As demais atribuições, como a conservação das partes comuns (inciso V), a elaboração orçamentária (inciso VI), a cobrança de contribuições e multas (inciso VII), a prestação de contas (inciso VIII) e a realização do seguro da edificação (inciso IX), são pilares da gestão condominial. A inobservância dessas competências pode gerar responsabilidade civil do síndico, inclusive por perdas e danos. A jurisprudência tem sido rigorosa ao exigir do síndico a diligência e a probidade na administração, especialmente no que tange à prestação de contas e à defesa dos interesses coletivos. Conforme análises realizadas pelo sistema de inteligência artificial jurídica Redizz, que mapeia a legislação brasileira, a interpretação desses deveres tem se consolidado em favor da proteção do patrimônio e da coletividade condominial.

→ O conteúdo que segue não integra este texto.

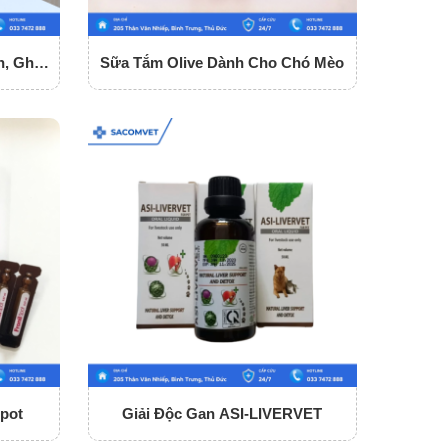
n, Ghẻ,
Sữa Tắm Olive Dành Cho Chó Mèo
Spot
Giải Độc Gan ASI-LIVERVET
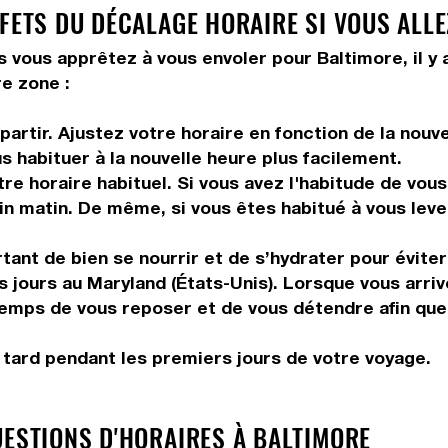
FETS DU DÉCALAGE HORAIRE SI VOUS ALLE
s vous apprêtez à vous envoler pour Baltimore, il y 
e zone :
artir. Ajustez votre horaire en fonction de la nouv
us habituer à la nouvelle heure plus facilement.
tre horaire habituel. Si vous avez l'habitude de vou
in matin. De même, si vous êtes habitué à vous leve
tant de bien se nourrir et de s’hydrater pour éviter
s jours au Maryland (États-Unis). Lorsque vous arri
 temps de vous reposer et de vous détendre afin que
r tard pendant les premiers jours de votre voyage.
UESTIONS D'HORAIRES À BALTIMORE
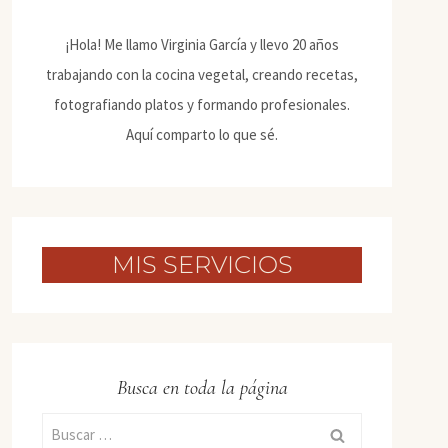
¡Hola! Me llamo Virginia García y llevo 20 años
trabajando con la cocina vegetal, creando recetas,
fotografiando platos y formando profesionales.
Aquí comparto lo que sé.
MIS SERVICIOS
Busca en toda la página
Buscar:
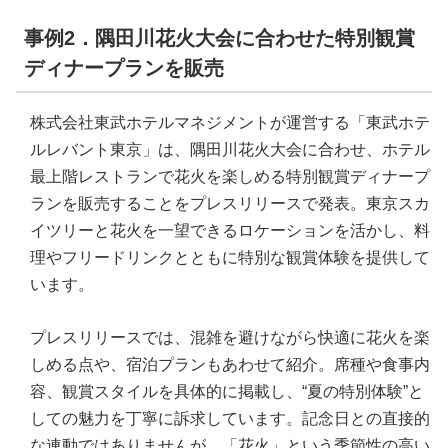
事例2．隅田川花火大会に合わせた特別観賞
ディナープランを販売
株式会社東武ホテルマネジメントが運営する「東武ホテ
ルレバント東京」は、隅田川花火大会に合わせ、ホテル
最上階レストランで花火を楽しめる特別観賞ディナープ
ランを販売することをプレスリリースで発表。東京スカ
イツリーと花火を一望できるロケーションを活かし、料
理やフリードリンクとともに特別な観賞体験を提供して
います。
プレスリリースでは、混雑を避けながら快適に花火を楽
しめる点や、宿泊プランもあわせて紹介。席種や食事内
容、観賞スタイルを具体的に掲載し、“夏の特別体験”と
しての魅力を丁寧に訴求しています。記念日との直接的
な連動ではありませんが、「花火」という季節性の高い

Para a advocacia, a compreensão aprofundada do Art. 1.348 é vital para atuar tanto na defesa dos síndicos quanto na representação de condôminos. Questões como a validade de deliberações assembleares, a responsabilidade por atos de gestão e a interpretação da convenção condominial em face das atribuições legais do síndico são temas recorrentes. A análise cuidadosa de cada inciso e parágrafo permite identificar os limites da atuação do síndico e as possibilidades de delegação, evitando litígios desnecessários e garantindo a segurança jurídica das relações condominiais.